- ACTIVITY -
What lines of the data hold the string "countries"? Copy them all.
[[ RECORDS SHOWN open ]]
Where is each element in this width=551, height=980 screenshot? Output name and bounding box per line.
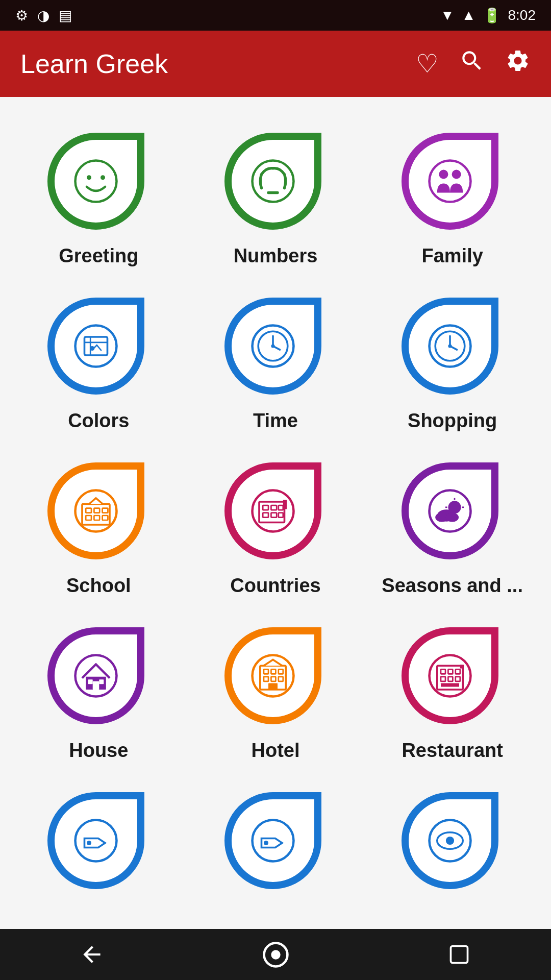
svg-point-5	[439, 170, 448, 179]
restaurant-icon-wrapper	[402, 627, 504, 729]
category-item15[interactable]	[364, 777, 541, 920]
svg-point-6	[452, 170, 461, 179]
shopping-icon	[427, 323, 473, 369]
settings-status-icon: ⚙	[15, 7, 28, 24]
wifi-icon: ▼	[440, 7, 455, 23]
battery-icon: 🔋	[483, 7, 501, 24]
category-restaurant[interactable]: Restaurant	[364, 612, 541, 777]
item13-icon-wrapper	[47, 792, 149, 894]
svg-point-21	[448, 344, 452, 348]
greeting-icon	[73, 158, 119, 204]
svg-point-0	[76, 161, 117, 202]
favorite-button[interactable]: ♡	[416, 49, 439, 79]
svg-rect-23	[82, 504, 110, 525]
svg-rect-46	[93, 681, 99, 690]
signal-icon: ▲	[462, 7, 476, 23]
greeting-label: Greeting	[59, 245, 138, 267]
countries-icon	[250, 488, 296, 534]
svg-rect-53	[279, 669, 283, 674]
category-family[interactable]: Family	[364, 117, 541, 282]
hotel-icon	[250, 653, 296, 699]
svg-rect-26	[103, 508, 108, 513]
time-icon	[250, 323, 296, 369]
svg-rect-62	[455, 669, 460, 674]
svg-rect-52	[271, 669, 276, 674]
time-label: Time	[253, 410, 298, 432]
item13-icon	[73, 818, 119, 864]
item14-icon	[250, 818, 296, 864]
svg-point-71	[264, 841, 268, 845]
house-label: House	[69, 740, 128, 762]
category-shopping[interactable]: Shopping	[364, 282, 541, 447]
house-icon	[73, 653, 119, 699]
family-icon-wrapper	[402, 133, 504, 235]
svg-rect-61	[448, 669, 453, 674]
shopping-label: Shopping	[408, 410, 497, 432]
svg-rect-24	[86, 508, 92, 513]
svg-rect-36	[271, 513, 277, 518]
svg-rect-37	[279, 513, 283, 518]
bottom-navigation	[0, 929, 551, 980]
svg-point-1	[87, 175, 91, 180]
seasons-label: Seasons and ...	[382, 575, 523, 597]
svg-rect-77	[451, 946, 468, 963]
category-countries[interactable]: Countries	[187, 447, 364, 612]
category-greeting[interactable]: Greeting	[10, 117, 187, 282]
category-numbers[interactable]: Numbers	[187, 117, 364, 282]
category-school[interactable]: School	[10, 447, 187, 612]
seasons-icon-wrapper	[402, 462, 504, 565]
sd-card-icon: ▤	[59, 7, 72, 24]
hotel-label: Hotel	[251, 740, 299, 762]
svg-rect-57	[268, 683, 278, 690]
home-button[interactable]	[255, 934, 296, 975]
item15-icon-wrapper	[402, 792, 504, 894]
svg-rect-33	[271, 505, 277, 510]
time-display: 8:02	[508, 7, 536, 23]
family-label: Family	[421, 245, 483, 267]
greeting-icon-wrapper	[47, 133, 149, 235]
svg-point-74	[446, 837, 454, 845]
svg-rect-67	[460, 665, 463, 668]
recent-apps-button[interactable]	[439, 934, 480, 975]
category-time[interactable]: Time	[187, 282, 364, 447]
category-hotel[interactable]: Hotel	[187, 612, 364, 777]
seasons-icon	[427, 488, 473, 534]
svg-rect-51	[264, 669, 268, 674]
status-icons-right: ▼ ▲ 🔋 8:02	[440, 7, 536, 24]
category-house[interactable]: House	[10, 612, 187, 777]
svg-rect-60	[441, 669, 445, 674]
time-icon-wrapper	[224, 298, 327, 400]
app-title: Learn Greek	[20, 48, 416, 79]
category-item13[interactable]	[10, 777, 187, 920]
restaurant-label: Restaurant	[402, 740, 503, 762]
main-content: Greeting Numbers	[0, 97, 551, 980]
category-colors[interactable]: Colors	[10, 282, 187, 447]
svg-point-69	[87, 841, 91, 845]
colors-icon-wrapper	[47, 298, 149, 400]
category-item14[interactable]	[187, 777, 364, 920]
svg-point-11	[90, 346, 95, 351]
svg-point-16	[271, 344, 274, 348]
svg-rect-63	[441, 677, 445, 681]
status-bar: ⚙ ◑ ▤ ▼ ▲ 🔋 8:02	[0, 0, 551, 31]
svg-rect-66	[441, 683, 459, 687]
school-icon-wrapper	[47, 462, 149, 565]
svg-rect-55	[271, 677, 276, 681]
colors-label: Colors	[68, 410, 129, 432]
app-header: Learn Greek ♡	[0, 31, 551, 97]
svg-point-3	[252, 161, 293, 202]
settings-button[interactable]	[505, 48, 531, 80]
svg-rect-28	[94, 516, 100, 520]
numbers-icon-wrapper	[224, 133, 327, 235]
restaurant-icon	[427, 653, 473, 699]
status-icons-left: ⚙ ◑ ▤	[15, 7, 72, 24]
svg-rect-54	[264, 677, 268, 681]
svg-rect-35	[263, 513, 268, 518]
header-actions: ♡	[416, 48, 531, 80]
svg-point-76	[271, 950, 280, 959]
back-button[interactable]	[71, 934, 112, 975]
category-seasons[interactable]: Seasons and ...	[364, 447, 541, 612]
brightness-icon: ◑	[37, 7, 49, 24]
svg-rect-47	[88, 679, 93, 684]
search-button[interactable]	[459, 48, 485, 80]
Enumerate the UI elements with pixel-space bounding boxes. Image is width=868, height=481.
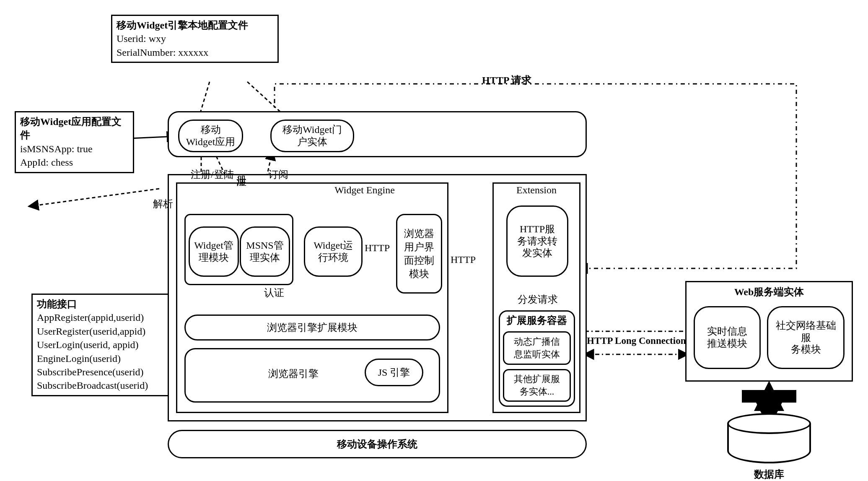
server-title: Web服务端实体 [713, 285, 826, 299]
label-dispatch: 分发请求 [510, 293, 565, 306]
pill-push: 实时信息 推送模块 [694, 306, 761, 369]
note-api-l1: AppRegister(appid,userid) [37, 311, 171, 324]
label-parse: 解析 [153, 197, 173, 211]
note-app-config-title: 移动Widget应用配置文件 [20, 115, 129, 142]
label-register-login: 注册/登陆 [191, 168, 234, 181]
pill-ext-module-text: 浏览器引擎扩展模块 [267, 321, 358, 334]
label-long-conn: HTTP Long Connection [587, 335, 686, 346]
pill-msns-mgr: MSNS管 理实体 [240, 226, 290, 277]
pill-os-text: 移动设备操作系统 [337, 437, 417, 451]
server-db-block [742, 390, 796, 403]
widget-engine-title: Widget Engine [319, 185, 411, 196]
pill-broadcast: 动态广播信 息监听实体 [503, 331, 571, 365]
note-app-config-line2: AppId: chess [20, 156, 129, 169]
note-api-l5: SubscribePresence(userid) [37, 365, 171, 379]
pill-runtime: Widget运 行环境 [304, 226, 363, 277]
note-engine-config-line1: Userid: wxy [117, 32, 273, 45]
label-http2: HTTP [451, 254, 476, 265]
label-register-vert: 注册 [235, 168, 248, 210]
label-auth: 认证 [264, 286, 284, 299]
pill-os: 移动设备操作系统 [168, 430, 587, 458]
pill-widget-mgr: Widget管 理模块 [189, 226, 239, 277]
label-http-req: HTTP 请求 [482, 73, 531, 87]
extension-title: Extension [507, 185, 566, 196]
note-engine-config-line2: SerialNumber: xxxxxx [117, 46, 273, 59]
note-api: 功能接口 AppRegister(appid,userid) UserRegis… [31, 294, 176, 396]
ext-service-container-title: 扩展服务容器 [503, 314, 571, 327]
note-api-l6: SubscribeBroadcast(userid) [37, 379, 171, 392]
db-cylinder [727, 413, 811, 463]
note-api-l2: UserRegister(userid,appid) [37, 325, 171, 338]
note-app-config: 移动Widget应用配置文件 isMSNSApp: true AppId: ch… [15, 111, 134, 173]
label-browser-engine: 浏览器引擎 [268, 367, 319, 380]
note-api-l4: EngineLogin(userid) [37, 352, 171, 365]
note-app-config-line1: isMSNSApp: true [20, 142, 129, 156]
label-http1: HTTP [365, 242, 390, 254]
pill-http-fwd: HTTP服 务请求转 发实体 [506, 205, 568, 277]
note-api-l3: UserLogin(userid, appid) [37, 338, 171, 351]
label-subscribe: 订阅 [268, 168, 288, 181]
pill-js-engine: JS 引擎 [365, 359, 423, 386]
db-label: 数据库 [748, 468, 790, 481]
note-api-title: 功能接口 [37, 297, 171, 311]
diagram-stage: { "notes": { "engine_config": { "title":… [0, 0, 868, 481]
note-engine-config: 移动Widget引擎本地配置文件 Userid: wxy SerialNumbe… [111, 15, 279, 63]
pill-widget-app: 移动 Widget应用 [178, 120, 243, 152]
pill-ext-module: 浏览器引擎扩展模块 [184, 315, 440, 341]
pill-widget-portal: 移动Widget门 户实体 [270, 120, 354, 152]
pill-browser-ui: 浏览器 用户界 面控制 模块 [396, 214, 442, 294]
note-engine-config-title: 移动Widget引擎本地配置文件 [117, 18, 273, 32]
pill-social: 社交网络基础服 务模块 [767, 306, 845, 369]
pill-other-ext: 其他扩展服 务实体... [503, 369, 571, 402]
[[ RECORDS SHOWN closed ]]
- EXERCISE RESULT -
countries-icon	[250, 488, 296, 534]
category-countries[interactable]: Countries	[187, 447, 364, 612]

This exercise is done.